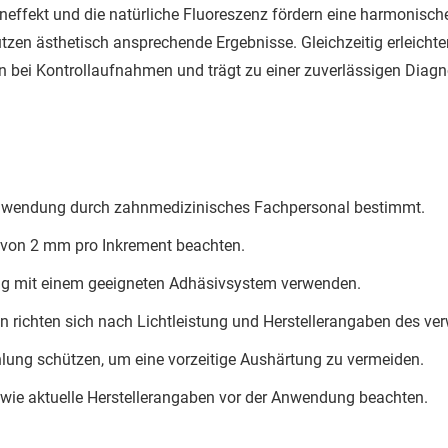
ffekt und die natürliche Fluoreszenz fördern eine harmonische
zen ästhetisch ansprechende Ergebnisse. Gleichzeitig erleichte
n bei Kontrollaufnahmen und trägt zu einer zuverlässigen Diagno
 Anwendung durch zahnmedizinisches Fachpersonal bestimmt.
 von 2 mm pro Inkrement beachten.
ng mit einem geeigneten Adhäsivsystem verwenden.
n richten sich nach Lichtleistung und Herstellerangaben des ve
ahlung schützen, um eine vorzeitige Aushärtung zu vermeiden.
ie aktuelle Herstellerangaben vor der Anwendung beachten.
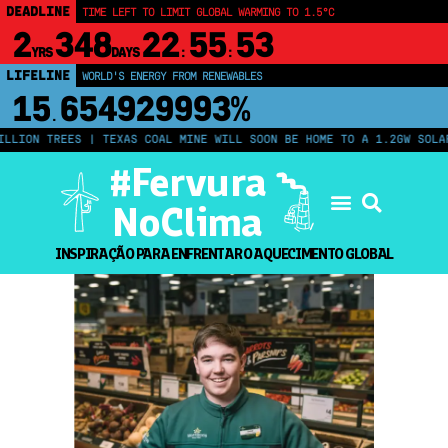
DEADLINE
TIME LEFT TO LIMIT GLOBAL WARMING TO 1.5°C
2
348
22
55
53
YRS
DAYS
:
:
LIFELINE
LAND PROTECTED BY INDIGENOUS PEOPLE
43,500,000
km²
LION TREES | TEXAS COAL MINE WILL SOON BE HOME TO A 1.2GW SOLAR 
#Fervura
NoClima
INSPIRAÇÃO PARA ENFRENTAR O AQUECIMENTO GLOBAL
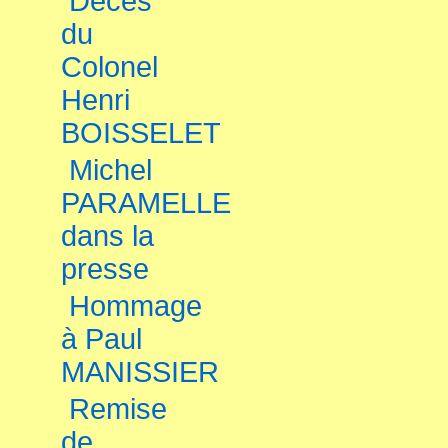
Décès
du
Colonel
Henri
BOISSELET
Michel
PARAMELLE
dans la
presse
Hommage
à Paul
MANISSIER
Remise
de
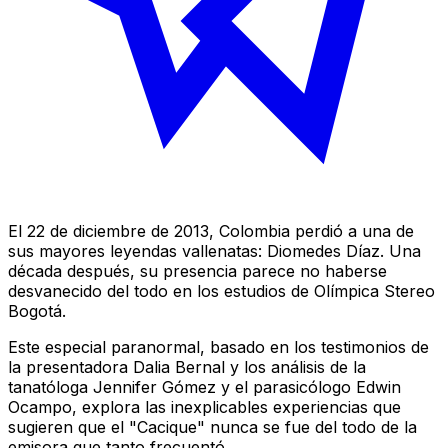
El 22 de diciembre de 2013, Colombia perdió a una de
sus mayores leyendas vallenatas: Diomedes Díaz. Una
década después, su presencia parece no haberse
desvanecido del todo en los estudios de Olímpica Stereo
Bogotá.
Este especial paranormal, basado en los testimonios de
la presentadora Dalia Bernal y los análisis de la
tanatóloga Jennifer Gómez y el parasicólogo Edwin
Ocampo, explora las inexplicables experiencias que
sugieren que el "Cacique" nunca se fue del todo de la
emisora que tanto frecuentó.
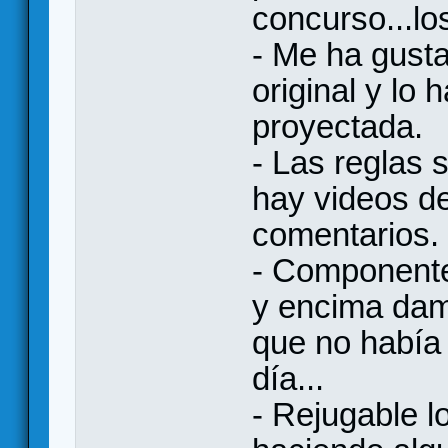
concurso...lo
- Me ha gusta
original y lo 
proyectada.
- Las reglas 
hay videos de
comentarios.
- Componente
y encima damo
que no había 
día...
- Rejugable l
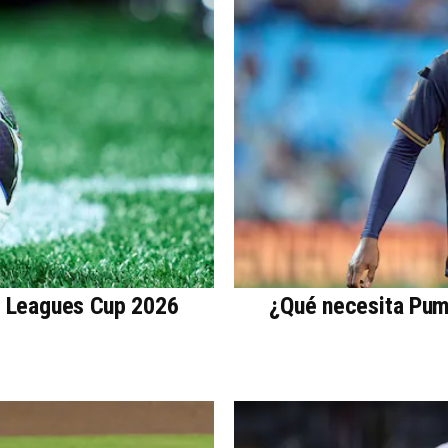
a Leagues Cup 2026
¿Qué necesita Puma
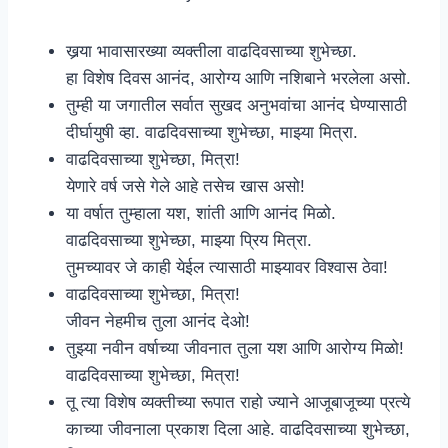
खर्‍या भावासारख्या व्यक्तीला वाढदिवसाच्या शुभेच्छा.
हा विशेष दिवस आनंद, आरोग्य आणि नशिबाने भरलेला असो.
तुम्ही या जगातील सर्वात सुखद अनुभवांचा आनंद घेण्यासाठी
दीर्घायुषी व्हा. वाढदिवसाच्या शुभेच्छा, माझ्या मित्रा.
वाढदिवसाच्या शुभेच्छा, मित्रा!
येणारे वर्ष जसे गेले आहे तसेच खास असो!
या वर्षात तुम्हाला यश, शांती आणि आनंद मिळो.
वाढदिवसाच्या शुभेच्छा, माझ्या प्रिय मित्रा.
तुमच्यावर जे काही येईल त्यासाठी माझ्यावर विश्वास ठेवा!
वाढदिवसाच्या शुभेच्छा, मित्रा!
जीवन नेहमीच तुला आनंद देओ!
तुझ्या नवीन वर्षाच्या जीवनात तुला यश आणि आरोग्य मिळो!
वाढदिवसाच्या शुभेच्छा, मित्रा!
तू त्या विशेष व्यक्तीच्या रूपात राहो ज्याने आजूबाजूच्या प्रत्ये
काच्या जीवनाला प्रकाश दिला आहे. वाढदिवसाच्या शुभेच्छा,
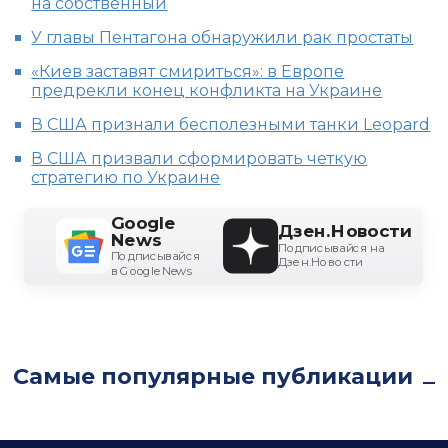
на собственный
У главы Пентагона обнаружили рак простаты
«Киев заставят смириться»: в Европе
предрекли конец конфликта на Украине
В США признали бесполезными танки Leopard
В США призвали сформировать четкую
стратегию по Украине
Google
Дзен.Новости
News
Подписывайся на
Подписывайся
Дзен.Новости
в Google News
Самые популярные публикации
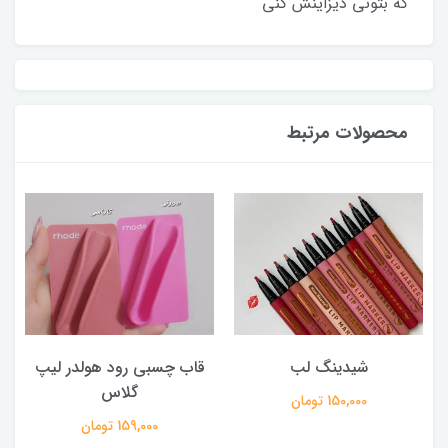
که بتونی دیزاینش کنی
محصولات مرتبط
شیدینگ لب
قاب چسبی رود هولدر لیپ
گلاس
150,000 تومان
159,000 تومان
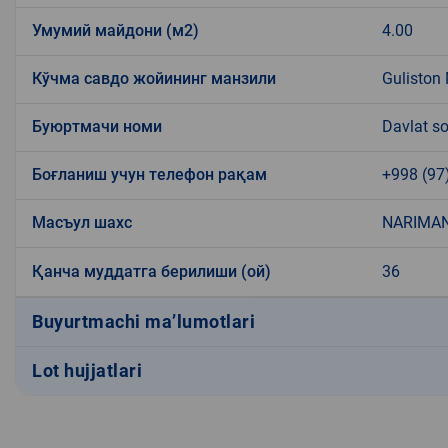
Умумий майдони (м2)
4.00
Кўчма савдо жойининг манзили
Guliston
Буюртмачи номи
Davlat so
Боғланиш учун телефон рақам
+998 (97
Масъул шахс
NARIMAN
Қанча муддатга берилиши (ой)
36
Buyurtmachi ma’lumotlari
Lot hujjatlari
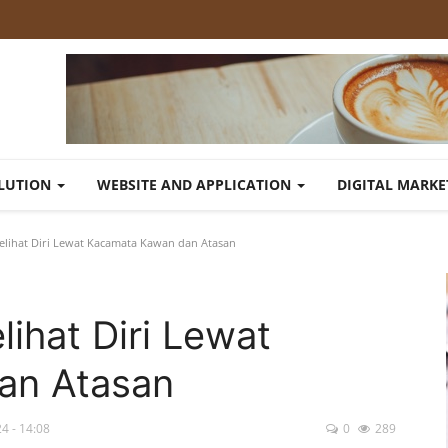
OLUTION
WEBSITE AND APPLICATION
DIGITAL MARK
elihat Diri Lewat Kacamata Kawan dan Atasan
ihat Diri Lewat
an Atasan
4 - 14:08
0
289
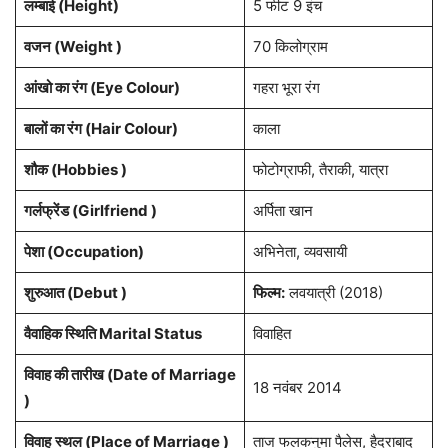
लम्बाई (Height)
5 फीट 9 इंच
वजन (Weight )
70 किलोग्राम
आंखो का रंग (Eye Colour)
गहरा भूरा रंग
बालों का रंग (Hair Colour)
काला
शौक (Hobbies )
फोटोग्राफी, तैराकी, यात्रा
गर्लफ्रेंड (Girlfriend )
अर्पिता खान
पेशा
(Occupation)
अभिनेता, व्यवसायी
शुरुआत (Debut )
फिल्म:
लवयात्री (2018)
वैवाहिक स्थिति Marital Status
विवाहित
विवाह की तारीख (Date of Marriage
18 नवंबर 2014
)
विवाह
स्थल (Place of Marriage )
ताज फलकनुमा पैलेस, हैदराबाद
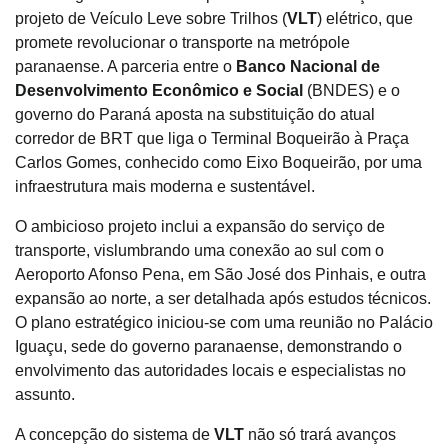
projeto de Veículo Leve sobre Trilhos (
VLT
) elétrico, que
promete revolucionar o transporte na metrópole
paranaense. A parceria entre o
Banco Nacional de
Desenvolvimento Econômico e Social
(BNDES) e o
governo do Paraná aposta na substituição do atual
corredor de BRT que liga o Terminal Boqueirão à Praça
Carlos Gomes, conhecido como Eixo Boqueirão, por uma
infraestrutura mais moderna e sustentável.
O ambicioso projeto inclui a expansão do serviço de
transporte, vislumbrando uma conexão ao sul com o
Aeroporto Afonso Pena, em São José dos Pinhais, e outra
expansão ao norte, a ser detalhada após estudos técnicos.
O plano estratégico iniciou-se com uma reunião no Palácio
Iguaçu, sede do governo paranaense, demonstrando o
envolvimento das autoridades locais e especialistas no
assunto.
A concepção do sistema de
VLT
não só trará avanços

━━━━━━━━━━━━━━━━

Could you set down every entry again exactly as written, leaving out any pictures?

◆ Task response:
ffekt und die natürliche Fluoreszenz fördern eine harmonische
zen ästhetisch ansprechende Ergebnisse. Gleichzeitig erleichte
n bei Kontrollaufnahmen und trägt zu einer zuverlässigen Diagno
 Anwendung durch zahnmedizinisches Fachpersonal bestimmt.
 von 2 mm pro Inkrement beachten.
ng mit einem geeigneten Adhäsivsystem verwenden.
n richten sich nach Lichtleistung und Herstellerangaben des ve
ahlung schützen, um eine vorzeitige Aushärtung zu vermeiden.
ie aktuelle Herstellerangaben vor der Anwendung beachten.
DEADLINE
TIME LEFT TO LIMIT GLOBAL WARMING TO 1.5°C
2
348
22
55
53
YRS
DAYS
:
:
LIFELINE
LAND PROTECTED BY INDIGENOUS PEOPLE
43,500,000
km²
LION TREES | TEXAS COAL MINE WILL SOON BE HOME TO A 1.2GW SOLAR 
#Fervura
NoClima
INSPIRAÇÃO PARA ENFRENTAR O AQUECIMENTO GLOBAL
Décès
du
Colonel
Henri
BOISSELET
Michel
PARAMELLE
dans la
presse
Hommage
à Paul
MANISSIER
Remise
de
El 22 de diciembre de 2013, Colombia perdió a una de
sus mayores leyendas vallenatas: Diomedes Díaz. Una
década después, su presencia parece no haberse
desvanecido del todo en los estudios de Olímpica Stereo
Bogotá.
Este especial paranormal, basado en los testimonios de
la presentadora Dalia Bernal y los análisis de la
tanatóloga Jennifer Gómez y el parasicólogo Edwin
Ocampo, explora las inexplicables experiencias que
sugieren que el "Cacique" nunca se fue del todo de la
emisora que tanto frecuentó.
concurso...lo
- Me ha gusta
original y lo 
proyectada.
- Las reglas 
hay videos de
comentarios.
- Componente
y encima damo
que no había 
día...
- Rejugable l
a Leagues Cup 2026
¿Qué necesita Puma
खर्‍या भावासारख्या व्यक्तीला वाढदिवसाच्या शुभेच्छा.
हा विशेष दिवस आनंद, आरोग्य आणि नशिबाने भरलेला असो.
तुम्ही या जगातील सर्वात सुखद अनुभवांचा आनंद घेण्यासाठी
दीर्घायुषी व्हा. वाढदिवसाच्या शुभेच्छा, माझ्या मित्रा.
वाढदिवसाच्या शुभेच्छा, मित्रा!
येणारे वर्ष जसे गेले आहे तसेच खास असो!
या वर्षात तुम्हाला यश, शांती आणि आनंद मिळो.
वाढदिवसाच्या शुभेच्छा, माझ्या प्रिय मित्रा.
तुमच्यावर जे काही येईल त्यासाठी माझ्यावर विश्वास ठेवा!
वाढदिवसाच्या शुभेच्छा, मित्रा!
जीवन नेहमीच तुला आनंद देओ!
तुझ्या नवीन वर्षाच्या जीवनात तुला यश आणि आरोग्य मिळो!
वाढदिवसाच्या शुभेच्छा, मित्रा!
तू त्या विशेष व्यक्तीच्या रूपात राहो ज्याने आजूबाजूच्या प्रत्ये
काच्या जीवनाला प्रकाश दिला आहे. वाढदिवसाच्या शुभेच्छा,
на собственный
У главы Пентагона обнаружили рак простаты
«Киев заставят смириться»: в Европе
предрекли конец конфликта на Украине
В США признали бесполезными танки Leopard
В США призвали сформировать четкую
стратегию по Украине
Google
Дзен.Новости
News
Подписывайся на
Подписывайся
Дзен.Новости
в Google News
Самые популярные публикации
که بتونی دیزاینش کنی
محصولات مرتبط
شیدینگ لب
قاب چسبی رود هولدر لیپ
گلاس
150,000 تومان
159,000 تومان
Умумий майдони (м2)
4.00
Кўчма савдо жойининг манзили
Guliston
Буюртмачи номи
Davlat so
Боғланиш учун телефон рақам
+998 (97
Масъул шахс
NARIMAN
Қанча муддатга берилиши (ой)
36
Buyurtmachi ma’lumotlari
Lot hujjatlari
OLUTION
WEBSITE AND APPLICATION
DIGITAL MARK
elihat Diri Lewat Kacamata Kawan dan Atasan
ihat Diri Lewat
an Atasan
4 - 14:08
0
289
लम्बाई (Height)
5 फीट 9 इंच
वजन (Weight )
70 किलोग्राम
आंखो का रंग (Eye Colour)
गहरा भूरा रंग
बालों का रंग (Hair Colour)
काला
शौक (Hobbies )
फोटोग्राफी, तैराकी, यात्रा
गर्लफ्रेंड (Girlfriend )
अर्पिता खान
पेशा
(Occupation)
अभिनेता, व्यवसायी
शुरुआत (Debut )
फिल्म:
लवयात्री (2018)
वैवाहिक स्थिति Marital Status
विवाहित
विवाह की तारीख (Date of Marriage
18 नवंबर 2014
)
विवाह
स्थल (Place of Marriage )
ताज फलकनुमा पैलेस, हैदराबाद
projeto de Veículo Leve sobre Trilhos (
VLT
) elétrico, que
promete revolucionar o transporte na metrópole
paranaense. A parceria entre o
Banco Nacional de
Desenvolvimento Econômico e Social
(BNDES) e o
governo do Paraná aposta na substituição do atual
corredor de BRT que liga o Terminal Boqueirão à Praça
Carlos Gomes, conhecido como Eixo Boqueirão, por uma
infraestrutura mais moderna e sustentável.
O ambicioso projeto inclui a expansão do serviço de
transporte, vislumbrando uma conexão ao sul com o
Aeroporto Afonso Pena, em São José dos Pinhais, e outra
expansão ao norte, a ser detalhada após estudos técnicos.
O plano estratégico iniciou-se com uma reunião no Palácio
Iguaçu, sede do governo paranaense, demonstrando o
envolvimento das autoridades locais e especialistas no
assunto.
A concepção do sistema de
VLT
não só trará avanços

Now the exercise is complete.